──────── Exercise data
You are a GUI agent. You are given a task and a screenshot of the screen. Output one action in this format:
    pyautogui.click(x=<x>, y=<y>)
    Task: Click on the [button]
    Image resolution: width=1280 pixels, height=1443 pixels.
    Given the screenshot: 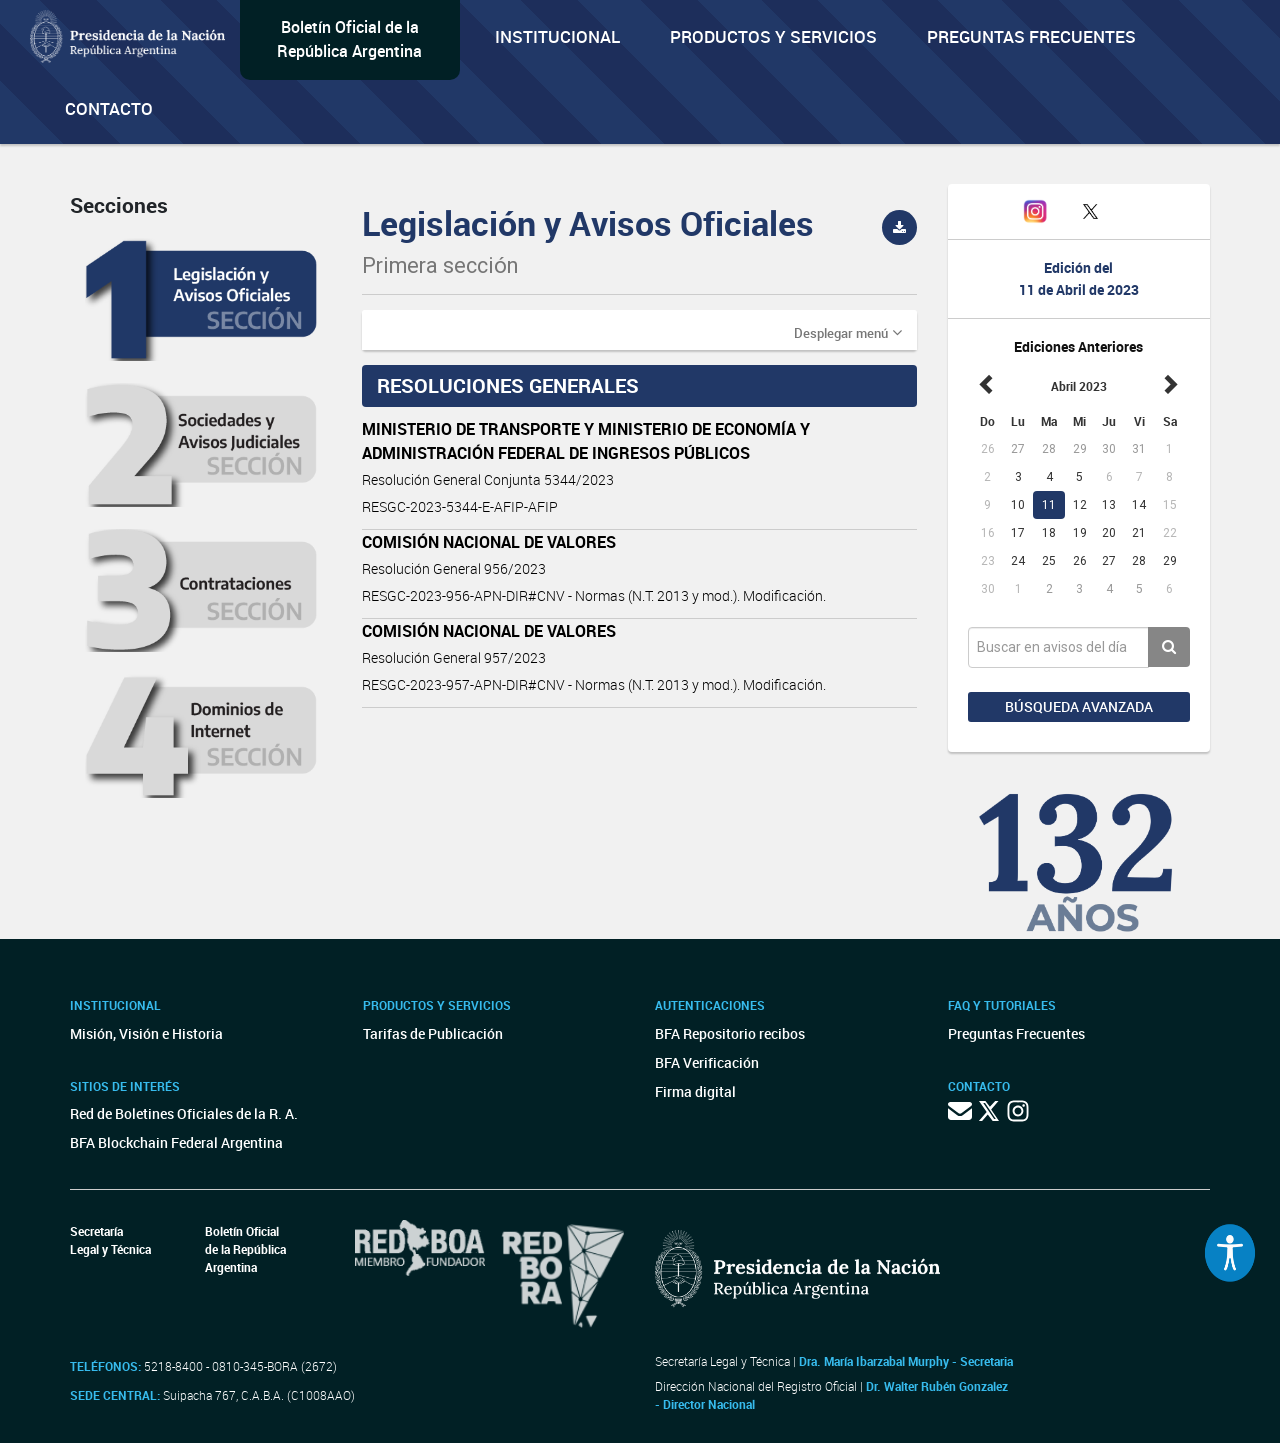 What is the action you would take?
    pyautogui.click(x=848, y=332)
────────────────
§ **Aim of the task**
Write the lines again exactly, from the first line of the material above to the line that includes "Image resolution: width=1280", both included. Leave out all the rest.

§ **Task solution**
You are a GUI agent. You are given a task and a screenshot of the screen. Output one action in this format:
    pyautogui.click(x=<x>, y=<y>)
    Task: Click on the [button]
    Image resolution: width=1280 pixels, height=1443 pixels.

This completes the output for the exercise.